This is the project page for the Tensorflow implementation of the paper, "Unsupervised Interlingual Semantic Representations from Sentence Embeddings for Zero-Shot Cross-Lingual Transfer", to be presented at the Thirty-Fourth AAAI Conference on Artificial Intelligence (AAAI-20).
Copyright 2020 Superb AI, Inc.
The code, cache files, and the models are all released under the Apache 2.0 license.
Authors: Channy Hong, Jaeyeon Lee, Jung Kwon Lee.
Paper: AAAI-20 link
Overview blog post: Medium
Script for training the ISR Encoder.
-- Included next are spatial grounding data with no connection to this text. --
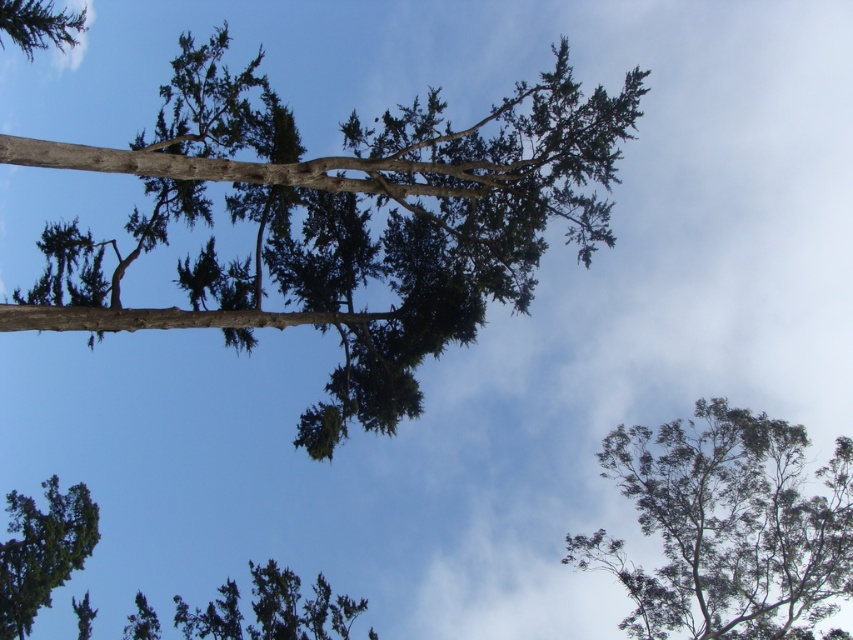 Is green leafy tree at upper right taller than green textured tree at lower center?

Yes, green leafy tree at upper right is taller than green textured tree at lower center.

Is green leafy tree at upper right thinner than green textured tree at lower center?

No, green leafy tree at upper right is not thinner than green textured tree at lower center.

Identify the location of green leafy tree at upper right. (727, 525).

Can you confirm if green textured tree at center is positioned above green needle-like at upper left?

Incorrect, green textured tree at center is not positioned above green needle-like at upper left.

Is green textured tree at center bigger than green needle-like at upper left?

Yes, green textured tree at center is bigger than green needle-like at upper left.

Which is behind, point (274, 163) or point (50, 26)?

The point (50, 26) is more distant.

In order to click on green textured tree at center in this screenshot , I will do `click(340, 221)`.

The height and width of the screenshot is (640, 853). I want to click on green textured tree at center, so click(x=340, y=221).

Describe the element at coordinates (340, 221) in the screenshot. The image size is (853, 640). I see `green textured tree at center` at that location.

Where is `green textured tree at center`? The image size is (853, 640). green textured tree at center is located at coordinates (340, 221). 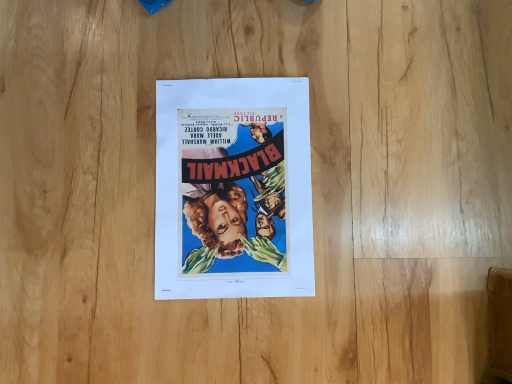 The width and height of the screenshot is (512, 384). I want to click on blank space situated above matte paper poster at center (from a real-world perspective), so click(x=232, y=182). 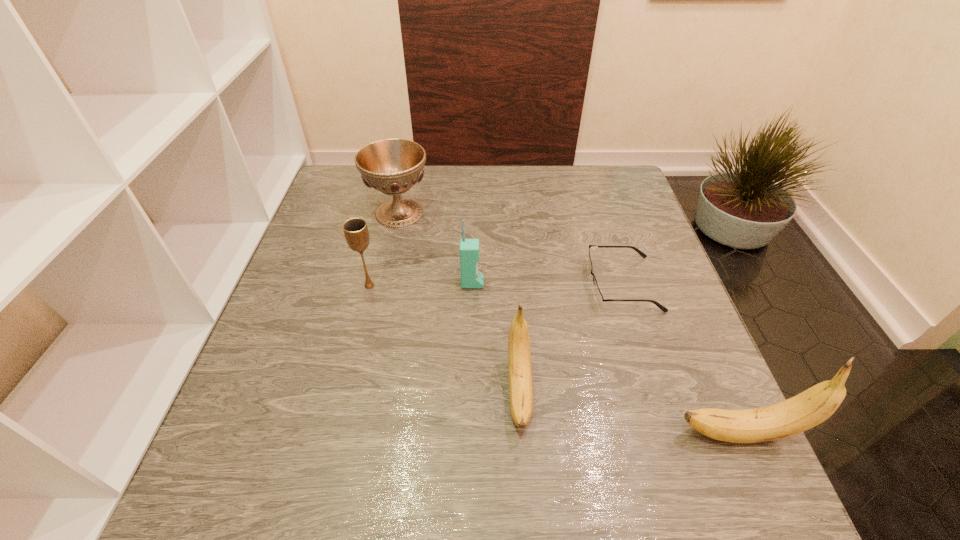 Identify the location of vacant region between the farthest object and the spectacles. (511, 248).

At what (x,y) coordinates should I click in order to perform the action: click on free spot between the farther chalice and the left banana. Please return your answer as a coordinate pair (x, y). The height and width of the screenshot is (540, 960). Looking at the image, I should click on (460, 302).

Find the location of a particular element. free space that is in between the nearer chalice and the shortest object is located at coordinates (495, 285).

The width and height of the screenshot is (960, 540). I want to click on vacant space that is in between the taller banana and the farthest object, so click(570, 323).

At what (x,y) coordinates should I click in order to perform the action: click on empty space between the shortest object and the farthest object. Please return your answer as a coordinate pair (x, y). Looking at the image, I should click on (511, 248).

Where is `vacant region between the farther chalice and the left banana`? vacant region between the farther chalice and the left banana is located at coordinates (x=460, y=302).

Where is `vacant point located between the shorter banana and the taller banana`? This screenshot has height=540, width=960. vacant point located between the shorter banana and the taller banana is located at coordinates (630, 413).

Find the location of `free space between the tallest object and the third object from left to right`. free space between the tallest object and the third object from left to right is located at coordinates (607, 359).

Where is `unoccupied area between the taller banana and the farther chalice`? The height and width of the screenshot is (540, 960). unoccupied area between the taller banana and the farther chalice is located at coordinates (570, 323).

The image size is (960, 540). Identify the location of object that is the closest to the taller banana. (519, 352).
Requires monolingual corpora cache files for training.
Prerequisites:
The following cache files saved in the 'data_dir' directory:
- Monolingual corpora sentences cache files, as "mc_##.npy" (e.g. "mc_en.npy") where ## corresponds to ISO 639-1 Code of each 'train_languages'; refer to Parsing and Caching Scripts section below.
- (If do_mid_train_eval) XNLI dev examples cache file, as "DEV.npy"; refer to Parsing and Caching Scripts section below.
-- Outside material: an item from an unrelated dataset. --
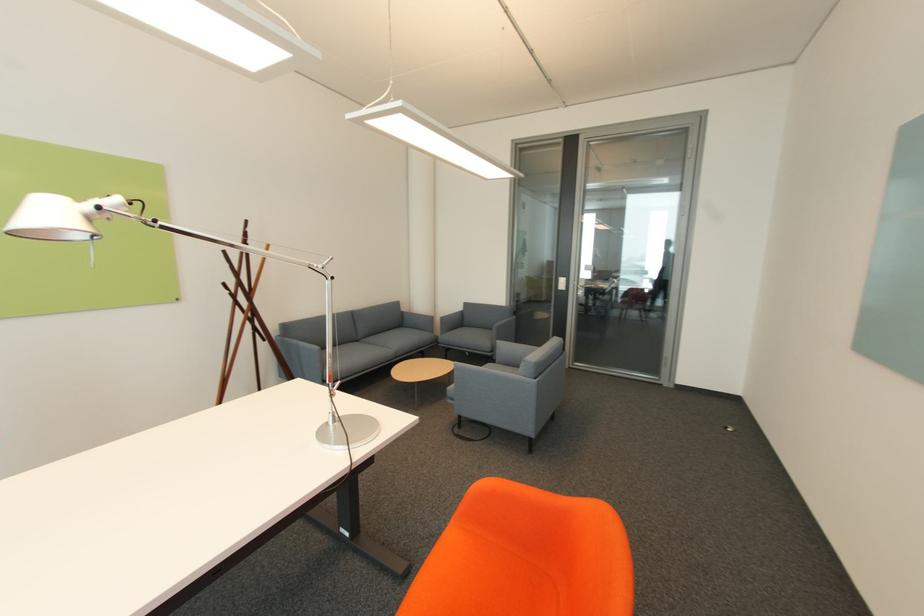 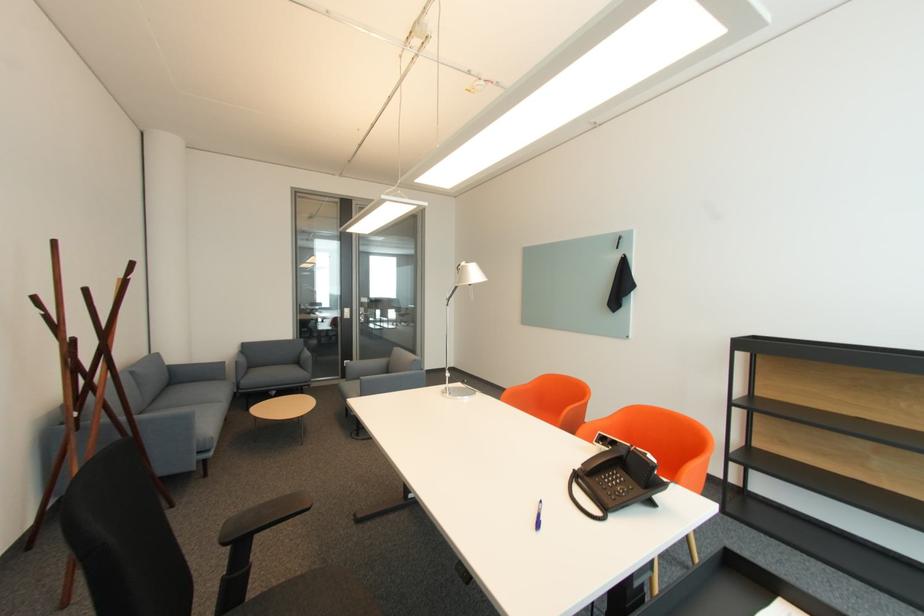 Locate, in the second image, the point that corresponds to pixel 365 341 in the first image.

(151, 411)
(If do_mid_train_eval,) The following model files in the 'mid_train_eval_nli_model_path' directory (the trailing 'nli_solver' is the model name and not part of the directory):
- English NLI solver model files, as "nli_solver.meta", "nli_solver.index", and "nli_solver.data-00000-of-00001" (note that 'mid_train_eval_nli_target_language' should be fixed as English when using this NLI solver).
python train_isr.py \
--data_dir=data \
--output_dir=outputs/isr_training_model \
--train_languages=English,Spanish,German,Chinese,Arabic \
--embedding_size=768 \
--train_batch_size=32 \
--Dis_Gen_train_ratio=10 \
--Dis_learning_rate=0.00001 \
--Gen_learning_rate=0.00001 \
--lambda_Dis_cls=1.0 \
--lambda_Dis_gp=1.0 \
--lambda_Gen_cls=10.0 \
--lambda_Gen_rec=1.0 \
--lambda_Gen_isr=1.0 \
--beta1=0.5 \
--beta2=0.999 \
--num_train_epochs=100 \
--save_checkpoints_steps=5000 \
--log_losses=True
--do_mid_train_eval=True \
--run_mid_train_eval_steps=5000 \
--mid_train_eval_nli_target_language=English \
--mid_train_eval_nli_model_path=nli_solver_path/nli_solver
Script to access the Tensorboard logs of the various losses (and if do_mid_train_eval, mid train evaluation accuracies) to help decide when to halt training of ISR Encoder. In our study, we stopped training when the generator seemed to be reasonably functional in generating sentences of correct target domain (classification task accuracy) without losing the semantics of the original sentence (English NLI solving accuracy).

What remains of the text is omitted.